Methods: This phase 1 trial randomised 28 patients 3:1 (21, inebilizumab; 7, placebo) to inebilizumab (2 intravenous (IV) doses, days 1 and 15: 30, 100 or 600 mg; or single subcutaneous (SC) dose on day 1: 60 or 300 mg) or matching placebo, with follow-up until at least week 24 or return of CD19+ B-cell count to ⩾80 cells/µL.
Results: Complete B-cell depletion was observed across all doses. Infusion/injection (grade 1/2) reactions occurred in 6/15 patients receiving inebilizumab IV, 2/5 placebo IV and 1/6 inebilizumab SC. Serious adverse events occurred in three patients receiving inebilizumab: pyrexia, mixed-drug intoxication (unrelated to inebilizumab; resulted in death) and urinary tract infection. Mean number of cumulative new gadolinium-enhancing lesions over 24 weeks was 0.1 with inebilizumab versus 1.3 with placebo; mean numbers of new/newly enlarging T2 lesions were 0.4 and 2.4, respectively.
Conclusion: Inebilizumab had an acceptable safety profile in relapsing MS patients and showed a trend in reductions in new/newly enlarging and gadolinium-enhancing lesions.
Keywords: B cells; intravenous administration; pharmacodynamics; pharmacokinetics; subcutaneous administration.

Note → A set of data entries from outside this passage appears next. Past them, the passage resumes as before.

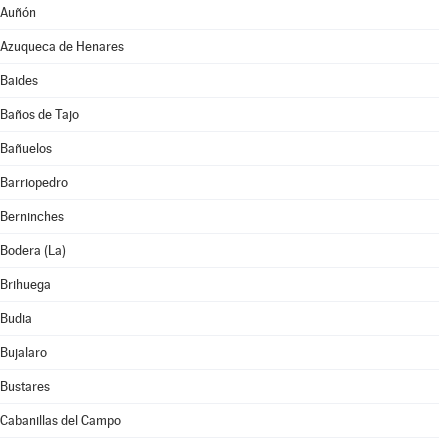
Auñón
Azuqueca de Henares
Baides
Baños de Tajo
Bañuelos
Barriopedro
Berninches
Bodera (La)
Brihuega
Budia
Bujalaro
Bustares
Cabanillas del Campo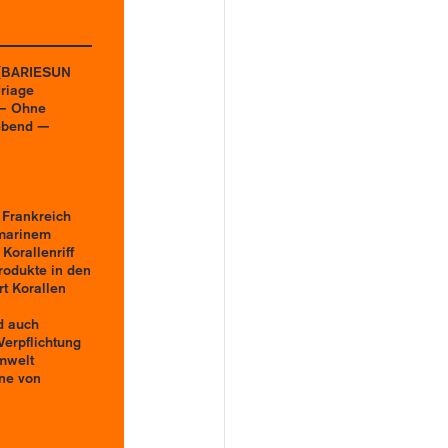
 [BARIESUN
riage
 — Ohne
lebend —
 Frankreich
 marinem
Korallenriff
rodukte in den
t Korallen
d auch
Verpflichtung
Umwelt
ne von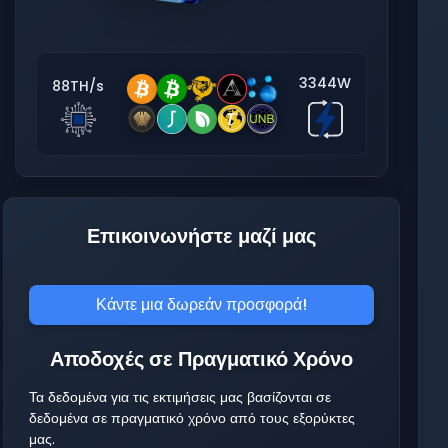
3344W
88TH/s
Επικοινωνήστε μαζί μας
Κάντε μια δωρεάν προσφορά!
Αποδοχές σε Πραγματικό Χρόνο
Τα δεδομένα για τις εκτιμήσεις μας βασίζονται σε
δεδομένα σε πραγματικό χρόνο από τους εξορύκτες
μας.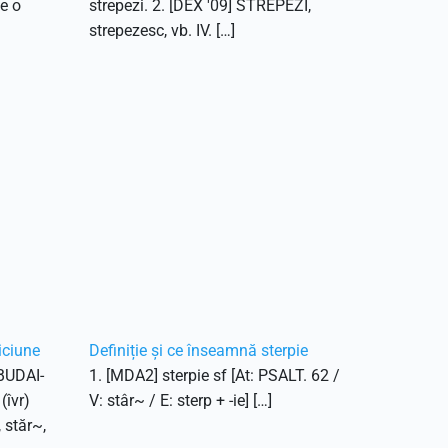
ce o
strepezi. 2. [DEX '09] STREPEZI,
strepezesc, vb. IV. […]
iciune
Definiție și ce înseamnă sterpie
 BUDAI-
1. [MDA2] sterpie sf [At: PSALT. 62 /
(îvr)
V: stâr~ / E: sterp + -ie] […]
, stăr~,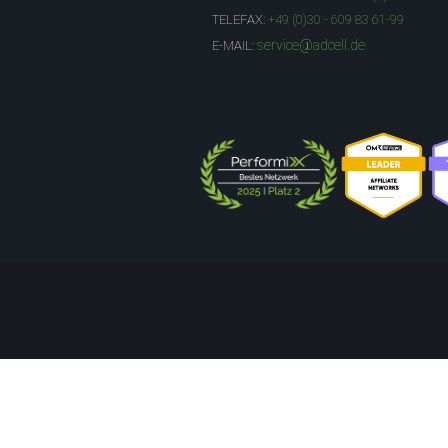
TELEFAX:
+49 (0)30 - 609 83 61-99
service@adcell.de
E-MAIL: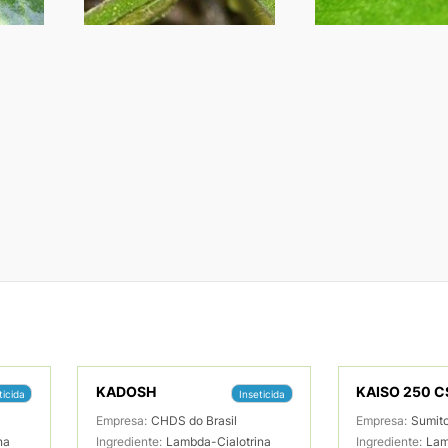
KADOSH
KAISO 250 C
ticida
Inseticida
Empresa:
CHDS do Brasil
Empresa:
Sumit
na
Ingrediente:
Lambda-Cialotrina
Ingrediente:
Lam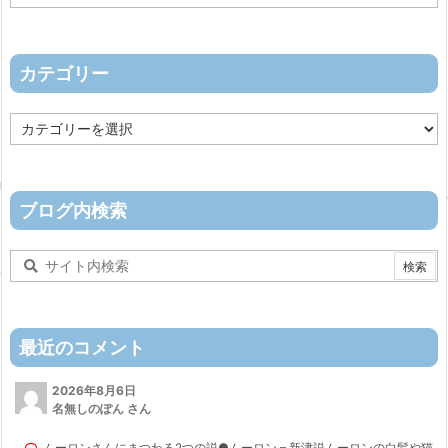
ー
カ
イ
ブ
カテゴリー
カ
テ
ゴ
リ
ー
ブログ内検索
最近のコメント
2026年8月6日
名無しのぽん さん
ムーロンさんにまつわる2つの説●ムーロン＝新津説ムーロンの白髪や猫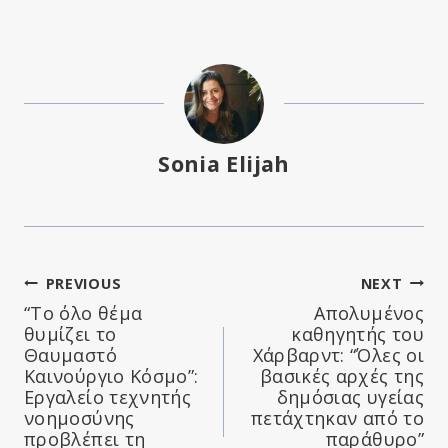
Sonia Elijah
Πλοήγηση
PREVIOUS
NEXT
“Το όλο θέμα
Απολυμένος
άρθρων
θυμίζει το
καθηγητής του
Θαυμαστό
Χάρβαρντ: “Όλες οι
Καινούργιο Κόσμο”:
βασικές αρχές της
Εργαλείο τεχνητής
δημόσιας υγείας
νοημοσύνης
πετάχτηκαν από το
προβλέπει τη
παράθυρο”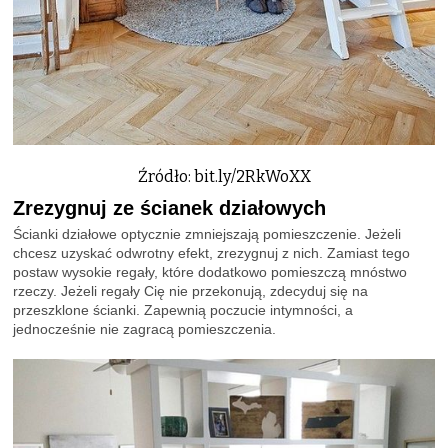
Źródło: bit.ly/2RkWoXX
Zrezygnuj ze ścianek działowych
Ścianki działowe optycznie zmniejszają pomieszczenie. Jeżeli
chcesz uzyskać odwrotny efekt, zrezygnuj z nich. Zamiast tego
postaw wysokie regały, które dodatkowo pomieszczą mnóstwo
rzeczy. Jeżeli regały Cię nie przekonują, zdecyduj się na
przeszklone ścianki. Zapewnią poczucie intymności, a
jednocześnie nie zagracą pomieszczenia.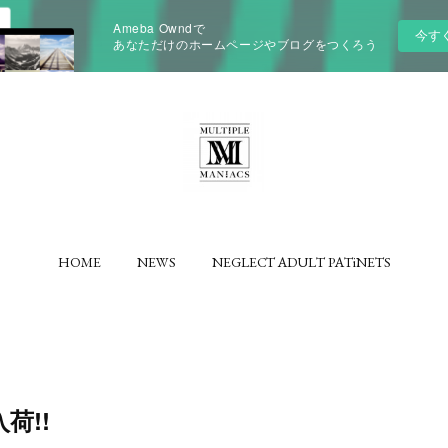
Ameba Owndで
今す
あなただけのホームページやブログをつくろう
HOME
NEWS
NEGLECT ADULT PATiNETS
入荷!!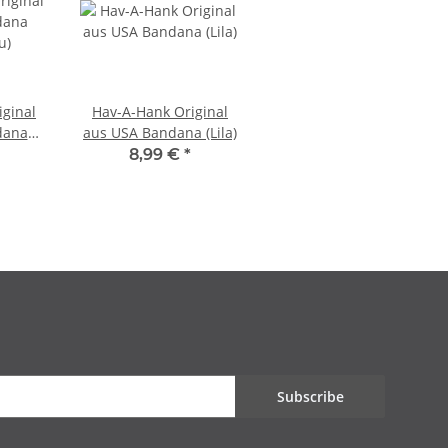
iginal
Hav-A-Hank Original
dana
aus USA Bandana (Lila)
u)
8,99 €
*
Subscribe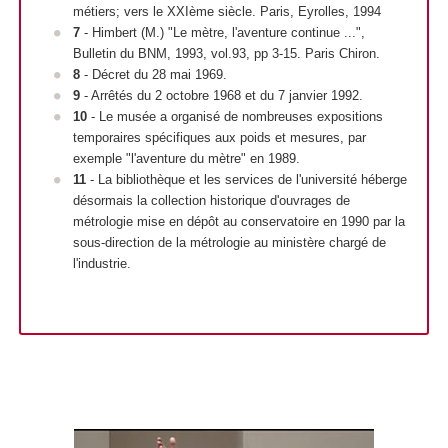
métiers; vers le XXI
ème
siècle. Paris, Eyrolles, 1994
7
- Himbert (M.) "Le mètre, l'aventure continue ...",
Bulletin du BNM, 1993, vol.93, pp 3-15. Paris Chiron.
8
- Décret du 28 mai 1969.
9
- Arrêtés du 2 octobre 1968 et du 7 janvier 1992.
10
- Le musée a organisé de nombreuses expositions
temporaires spécifiques aux poids et mesures, par
exemple "l'aventure du mètre" en 1989.
11
- La bibliothèque et les services de l'université héberge
désormais la collection historique d'ouvrages de
métrologie mise en dépôt au conservatoire en 1990 par la
sous-direction de la métrologie au ministère chargé de
l'industrie.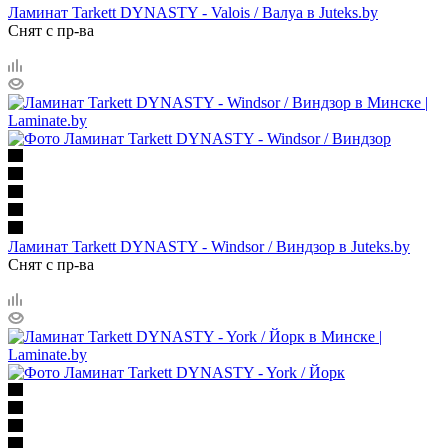
Ламинат Tarkett DYNASTY - Valois / Валуа в Juteks.by
Снят с пр-ва
Ламинат Tarkett DYNASTY - Windsor / Виндзор в Juteks.by
Снят с пр-ва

Conflict of interest statement
Declaration of Conflicting Interests: The author(s) declared the following potential conflicts of interest with respect to the research, authorship and/or publication of this article: The University of California at Davis received funding, with M.A.A. as principal investigator, for the conduct of this study. M.A.A. has also served as a consultant for Novartis, Roche, Sanofi and Serono and has received research funding from Biogen, Celgene, Novartis, Roche and Sanofi. G.K.-D. has received research funding for the conduct of this study and has had travel, accommodation and/or investigator meeting expenses paid by MedImmune. M.M. has received lecture fees from Biogen, Novartis and Merck. A.P. received research funding for the conduct of this study and has served as a consultant and on an advisory board for MedImmune. J.L., K.P., J.W., S.M., G.B., E.K. and A.F. are employees of MedImmune and may own stock and/or stock options in AstraZeneca. M.A.A., G.K.-D., M.M. and A.P. received no honoraria or other form of financial support related to the development of this manuscript.